Another forerunner in the art world, the internationally celebrated Swedish composer Ralph Lundsten, says in an interview in the magazine SEX, 5, 2004: "In those days (the 19th century), a painting could create a revolution. Today people look idly at all the thousands of exhibitions that there are. ’Hmm. Oh, really. How clever he is’, and they yawn… If I were a visual artist, and if my ambition was to create something new, I would devote myself to the possibilities of the computer."
In
1974, Sherman Price of Rutt Electrophysics, wrote to the Swedish Television Company (SVT): "Video Synthesis is becoming a prominent technique in TV production here in the United States, and I think it will be interesting to give credit to your broadcasting system and personnel for achieving this historic invention."He was referring to Ture Sjolander's revolutionary work in the 1960's. No one at the SVT could at that time imagine the importance that this innovation would have for television, and Sweden therefore lost a lead position in the computer-development (later called IT) business.
Amongst the younger generation of computer animators, few know that they have a Swedish predecessor. Many engineers were probably working away in their cellars in those days, trying to do the same thing, but Sjolander was the first person to show his results on the air. If any of you would like to have a look at the Godfather of animation, you can find a good glimpse of him by googling.
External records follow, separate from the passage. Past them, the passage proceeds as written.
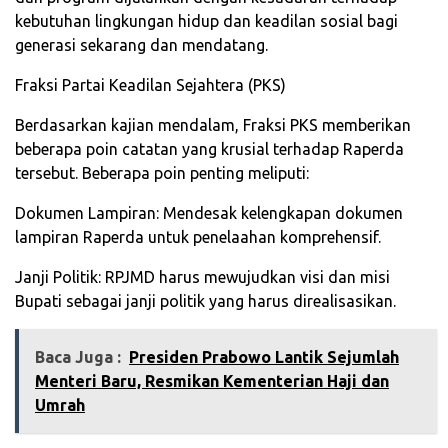
kebutuhan lingkungan hidup dan keadilan sosial bagi
generasi sekarang dan mendatang.
Fraksi Partai Keadilan Sejahtera (PKS)
Berdasarkan kajian mendalam, Fraksi PKS memberikan
beberapa poin catatan yang krusial terhadap Raperda
tersebut. Beberapa poin penting meliputi:
Dokumen Lampiran: Mendesak kelengkapan dokumen
lampiran Raperda untuk penelaahan komprehensif.
Janji Politik: RPJMD harus mewujudkan visi dan misi
Bupati sebagai janji politik yang harus direalisasikan.
Baca Juga :
Presiden Prabowo Lantik Sejumlah
Menteri Baru, Resmikan Kementerian Haji dan
Umrah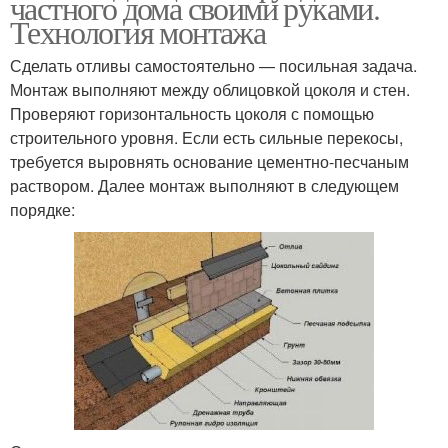
частного дома своими руками.
Технология монтажа
Сделать отливы самостоятельно — посильная задача.
Монтаж выполняют между облицовкой цоколя и стен.
Проверяют горизонтальность цоколя с помощью
строительного уровня. Если есть сильные перекосы,
требуется выровнять основание цементно-песчаным
раствором. Далее монтаж выполняют в следующем
порядке: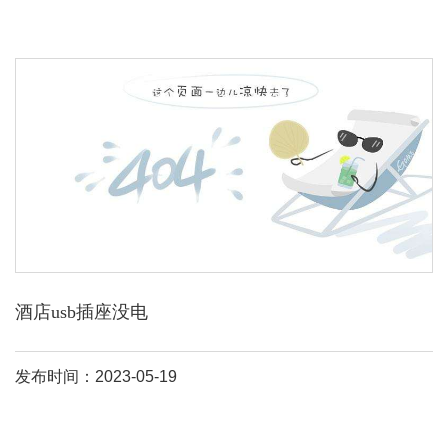
酒店usb插座没电
发布时间：2023-05-19
5、如果上述两者检查过了依然不能充电，请尝试插入电脑的usb
口，看电脑是否能够识别手机，能够识别的话看是否在充电，如果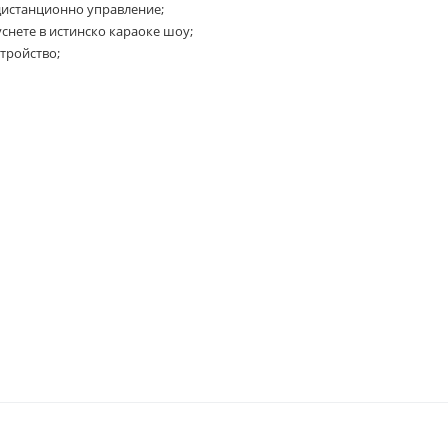
 дистанционно управление;
уснете в истинско караоке шоу;
тройство;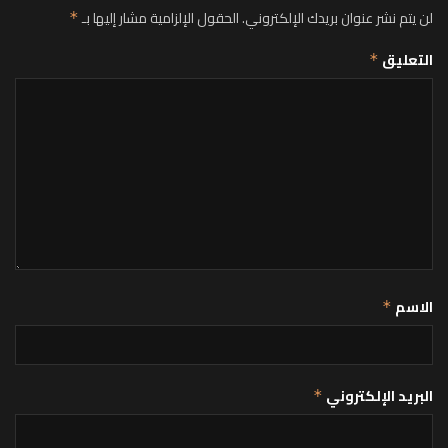
لن يتم نشر عنوان بريدك الإلكتروني.
الحقول الإلزامية مشار إليها بـ
*
التعليق
*
الاسم
*
البريد الإلكتروني
*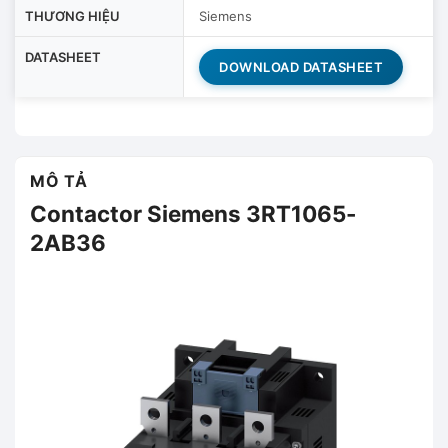
THƯƠNG HIỆU
Siemens
DATASHEET
DOWNLOAD DATASHEET
MÔ TẢ
Contactor Siemens 3RT1065-
2AB36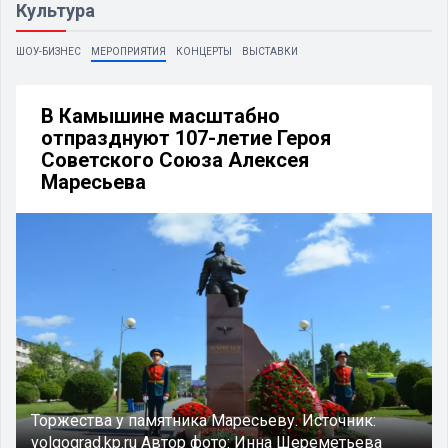
Культура
ШОУ-БИЗНЕС
МЕРОПРИЯТИЯ
КОНЦЕРТЫ
ВЫСТАВКИ
В Камышине масштабно
отпразднуют 107-летие Героя
Советского Союза Алексея
Маресьева
Торжества у памятника Маресьеву.
Источник:
volgograd.kp.ru
Автор фото:
Инна Шереметьева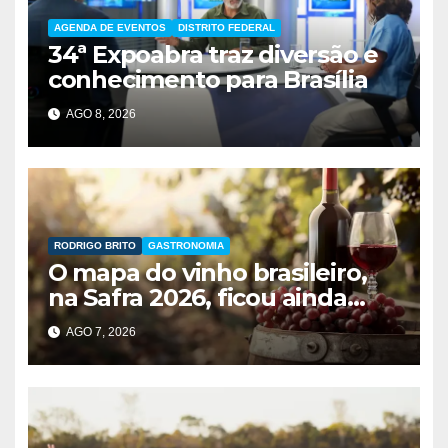
AGENDA DE EVENTOS
DISTRITO FEDERAL
34ª Expoabra traz diversão e
conhecimento para Brasília
AGO 8, 2026
RODRIGO BRITO
GASTRONOMIA
O mapa do vinho brasileiro,
na Safra 2026, ficou ainda
maior
AGO 7, 2026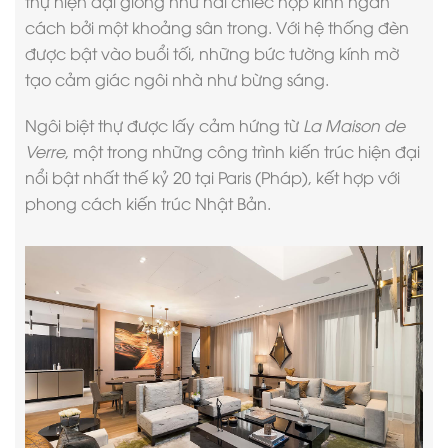
thự hiện đại
giống như hai chiếc hộp kính ngăn
cách bởi một khoảng sân trong. Với hệ thống đèn
được bật vào buổi tối, những bức tường kính mờ
tạo cảm giác ngôi nhà như bừng sáng.
Ngôi biệt thự được lấy cảm hứng từ
La Maison de
Verre
, một trong những công trình kiến trúc hiện đại
nổi bật nhất thế kỷ 20 tại Paris (Pháp), kết hợp với
phong cách kiến ​​trúc Nhật Bản
.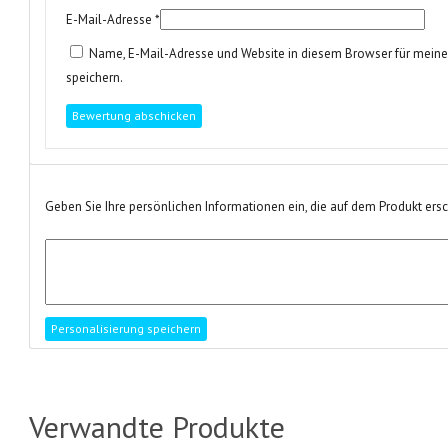
E-Mail-Adresse
*
Name, E-Mail-Adresse und Website in diesem Browser für mei
speichern.
Geben Sie Ihre persönlichen Informationen ein, die auf dem Produkt ers
Verwandte Produkte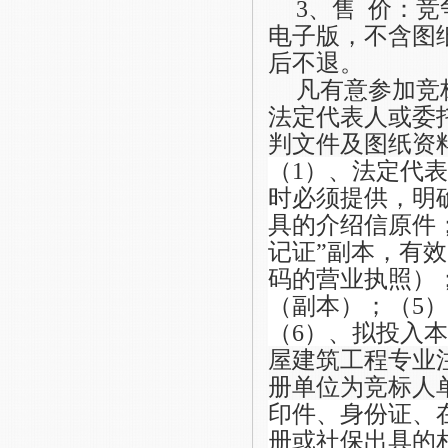
3、售 价：竞
电子版，
不含图
后不退。
凡有意参加
竞
法定代表人或委
判文件及图纸资
（
1）、法定代
时必须提供，明
具的介绍信原件；
记证”副本，有
码的营业执照）
（副本）；（5）
（6）、拟投入
屋建筑
工程专业
册单位为竞标人
印件、身份证、在
册或社保出具的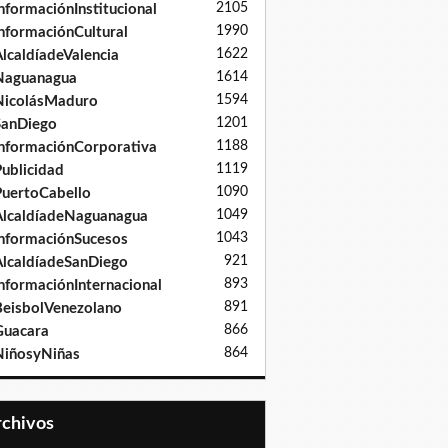
2105
nformaciónInstitucional
1990
nformaciónCultural
1622
lcaldíadeValencia
1614
Naguanagua
1594
NicolásMaduro
1201
SanDiego
1188
nformaciónCorporativa
1119
ublicidad
1090
uertoCabello
1049
lcaldíadeNaguanagua
1043
nformaciónSucesos
921
lcaldíadeSanDiego
893
nformaciónInternacional
891
eisbolVenezolano
866
Guacara
864
iñosyNiñas
Archivos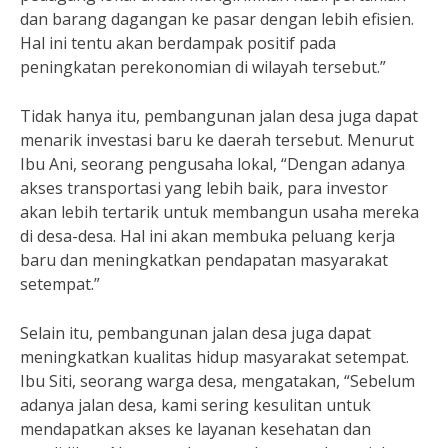
dan barang dagangan ke pasar dengan lebih efisien.
Hal ini tentu akan berdampak positif pada
peningkatan perekonomian di wilayah tersebut.”
Tidak hanya itu, pembangunan jalan desa juga dapat
menarik investasi baru ke daerah tersebut. Menurut
Ibu Ani, seorang pengusaha lokal, “Dengan adanya
akses transportasi yang lebih baik, para investor
akan lebih tertarik untuk membangun usaha mereka
di desa-desa. Hal ini akan membuka peluang kerja
baru dan meningkatkan pendapatan masyarakat
setempat.”
Selain itu, pembangunan jalan desa juga dapat
meningkatkan kualitas hidup masyarakat setempat.
Ibu Siti, seorang warga desa, mengatakan, “Sebelum
adanya jalan desa, kami sering kesulitan untuk
mendapatkan akses ke layanan kesehatan dan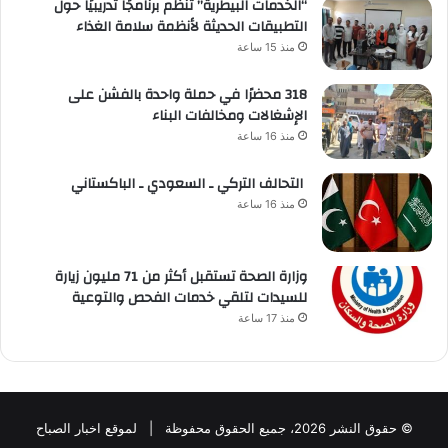
“الخدمات البيطرية” تنظم برنامجًا تدريبيًا حول
التطبيقات الحديثة لأنظمة سلامة الغذاء
منذ 15 ساعة
318 محضرًا في حملة واحدة بالفشن على
الإشغالات ومخالفات البناء
منذ 16 ساعة
التحالف التركي ـ السعودي ـ الباكستاني
منذ 16 ساعة
وزارة الصحة تستقبل أكثر من 71 مليون زيارة
للسيدات لتلقي خدمات الفحص والتوعية
منذ 17 ساعة
© حقوق النشر 2026، جميع الحقوق محفوظة | لموقع اخبار الصباح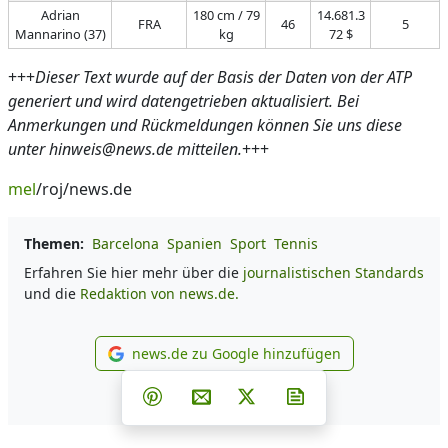
Adrian
180 cm / 79
14.681.3
FRA
46
5
Mannarino (37)
kg
72 $
+++
Dieser Text wurde auf der Basis der Daten von der ATP
generiert und wird datengetrieben aktualisiert. Bei
Anmerkungen und Rückmeldungen können Sie uns diese
unter hinweis@news.de mitteilen.
+++
mel
/roj/news.de
Themen:
Barcelona
Spanien
Sport
Tennis
Erfahren Sie hier mehr über die
journalistischen Standards
und die
Redaktion von news.de.
news.de zu Google hinzufügen
news.de zu Google hinzufüg
Teilen auf Facebook
Teilen auf Whatsapp
Teilen auf Telegram
Teilen auf Pinterest
Per E-Mail teilen
Post auf X
Newsletter abonni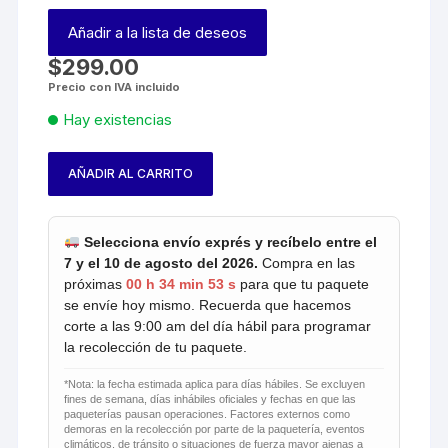
Añadir a la lista de deseos
$
299.00
Precio con IVA incluido
Hay existencias
AÑADIR AL CARRITO
Qiyi
OS
2x2
Selecciona envío exprés y recíbelo entre el
Azul
7 y el 10 de agosto del 2026.
Compra en las
cantidad
próximas
00 h 34 min 53 s
para que tu paquete
se envíe hoy mismo. Recuerda que hacemos
corte a las 9:00 am del día hábil para programar
la recolección de tu paquete.
*Nota: la fecha estimada aplica para días hábiles. Se excluyen
fines de semana, días inhábiles oficiales y fechas en que las
paqueterías pausan operaciones. Factores externos como
demoras en la recolección por parte de la paquetería, eventos
climáticos, de tránsito o situaciones de fuerza mayor ajenas a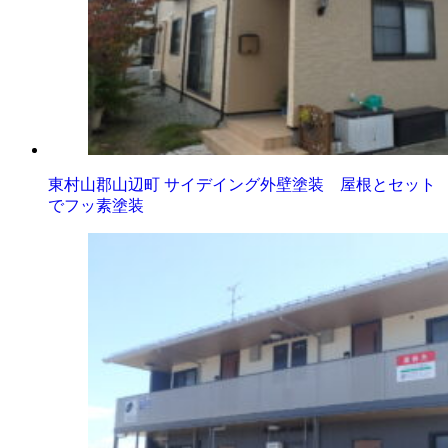
東村山郡山辺町 サイデイング外壁塗装 屋根とセット
でフッ素塗装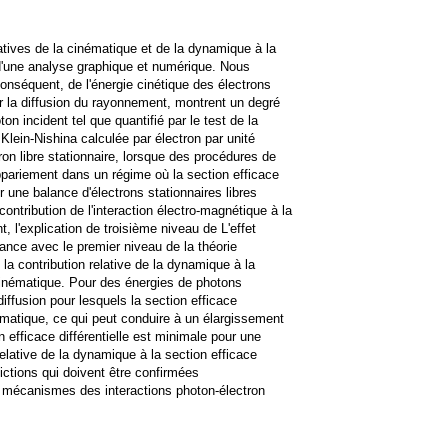
atives de la cinématique et de la dynamique à la
de d'une analyse graphique et numérique. Nous
conséquent, de l'énergie cinétique des électrons
r la diffusion du rayonnement, montrent un degré
n incident tel que quantifié par le test de la
 Klein-Nishina calculée par électron par unité
tron libre stationnaire, lorsque des procédures de
ppariement dans un régime où la section efficace
r une balance d'électrons stationnaires libres
contribution de l'interaction électro-magnétique à la
, l'explication de troisième niveau de L'effet
nce avec le premier niveau de la théorie
la contribution relative de la dynamique à la
a cinématique. Pour des énergies de photons
iffusion pour lesquels la section efficace
nématique, ce qui peut conduire à un élargissement
n efficace différentielle est minimale pour une
elative de la dynamique à la section efficace
dictions qui doivent être confirmées
 mécanismes des interactions photon-électron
Today, he has a fascinating web-presence.
He did not seek to patent his inventions and he has made no money from it. However, he has made it to the history books as one of the great precursors of art - and perhaps also of technology - of the 20th century.
For the past decades, Ture Sjolander has mostly lived in
Australia, but he has also worked in Papua New Guinea and China.After a couple of decades of silence, in the spring of 2004, Sjolander's groundbreaking work was shown at Fylkingen, an avant guard media and music hide out in Stockholm
In September/October 2004, some of his recent paintings are to be exhibited at the
Gallery Svenshog outside of Lund, Sweden. This was to commemorate the forty years that have gone by since his last (scandalous) exhibition at Lunds Konsthall. Many artists take a pleasure in provoking the established art world. Ture Sjolander also provokes the rest of the world.